Specifically, Strauss’ proposed ‘Foreword’ initially pursues a line of argumentation familiar among many other natural law-oriented critics of Kelsen: despite his strict insistence on the ‘purity’ of legal positivism, Kelsen had smuggled controversial moral and normative assumptions into it. Contra Kelsen’s insistence on this pure theory’s political ‘indifference’, the young Strauss wondered whether ‘such a position [is] even possible?’Footnote 28 Based on what we might loosely describe as an immanent critique of Kelsen, Strauss answered in the negative. First, Kelsen’s reading of natural law as little more than an ‘ideological’ football in a political game between opposing interest groups neglected that not all such groups deserve to be treated equally: some groups advance interests that may be common or general in character, while others are indeed narrowly partisan and even selfish.Footnote 29 Lurking behind Kelsen’s sceptical, ideology-critical reading of natural law was a ‘crypto-Marxist’ suspicion of all ideologies, a position Strauss suggested amounted to a latent or concealed version of natural law, as certain natural right ideas had been ‘sublated’ within Marxism.Footnote 30 Second, he highlighted Kelsen’s view that legal positivism thrives in relatively peaceful times characterised by a ‘social balance’.Footnote 31 For Strauss, this represented not only an implicit commitment to peace as a value or standard but also a controversial normative denial of the ‘entire dangerousness’ of humankind, something he lauded Hobbes, in contrast to Kelsen, for appreciating.Footnote 32 Hence, positivism also rests on decidedly more contentious presuppositions than Kelsen had conceded. Third, language itself ‘is a powerful ally of natural right’, as evidenced in how jurists inevitably rely on a notion of ‘right’ that contains moral and ethical but by no means exclusively legal connotations.Footnote 33 Kelsen’s legal positivism, it seems, could not even do justice to law’s ordinary, irrepressibly moral language.

For our purposes, the most interesting part of Strauss’ response is embedded in the ‘Foreword’s’ final pages, where he concedes that immanent ‘[c]onsiderations of the preceding kind have very limited value’ since they merely demonstrate that natural law’s critics rely on some of its residual elements.
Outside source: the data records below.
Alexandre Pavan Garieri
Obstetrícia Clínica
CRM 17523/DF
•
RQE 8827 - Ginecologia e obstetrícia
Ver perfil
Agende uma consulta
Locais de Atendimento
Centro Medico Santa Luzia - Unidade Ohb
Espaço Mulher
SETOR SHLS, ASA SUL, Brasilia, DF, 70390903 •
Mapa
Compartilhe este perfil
Kelsen and other ‘opponents of natural right claim to be able to show, with compelling reasons, that natural right is itself impossible. We must therefore reexamine whether the alleged reasons of the opponents … are valid’.Footnote 34 In particular, what irritated Strauss was the accusation that natural right was necessarily ‘empty’ and/or fundamentally open-ended, whereby it had taken a vast array of competing and ultimately contradictory historical forms. Precisely this criticism had been levelled against natural law thinking by Kelsen: while highlighting its basically conservative contours, he simultaneously described natural law theories as embodying ‘the most contradictory principles of justice’.Footnote 35 In response, Strauss noted that the existence of an ‘anarchy within the doctrine of natural right’ seems initially indisputable.Footnote 36 In other words, ‘Hobbes opposes Grotius, Rousseau opposes Hobbes, etc. : but are the reasons cogent?’ Unswayed by Kelsen’s anti-natural law position, Strauss added, ‘The reasons with which the various natural right teachers oppose each other must be examined. Prior to this examination, it cannot be simply said whether in the end one of the natural right teachings feuded against by all the other philosophers is not the right teaching’. The seeming indeterminacy of natural law hardly excluded the possibility that one or more of its versions might prove philosophically defensible. Rather than dogmatically excluding such a prospect on the basis of Kelsen’s flawed positivist assumptions, a wide range of rival natural right doctrines should thus instead be sympathetically re-examined and reconsidered: ‘From the fact that agreement of opinion has not so far been obtained in the natural right teaching, nothing follows against the possibility of natural right’.Footnote 37

In a November 1931 letter to Gerhard Krüger describing the ‘Foreword’, Strauss was even more forthright concerning his own proposed project’s contours: against a crude ‘historical consciousness’ – which Natural Right would subsequently pillory as ‘historicism’ – Strauss proposed regaining ‘the ancient freedom of philosophy’ [die antike Freiheit des Philosophierens] to combat contemporary prejudices.Footnote 38 In opposition to those who depreciated natural law’s cognitive claims by focusing on their ideological and historically specific traits, he aimed instead to take them seriously.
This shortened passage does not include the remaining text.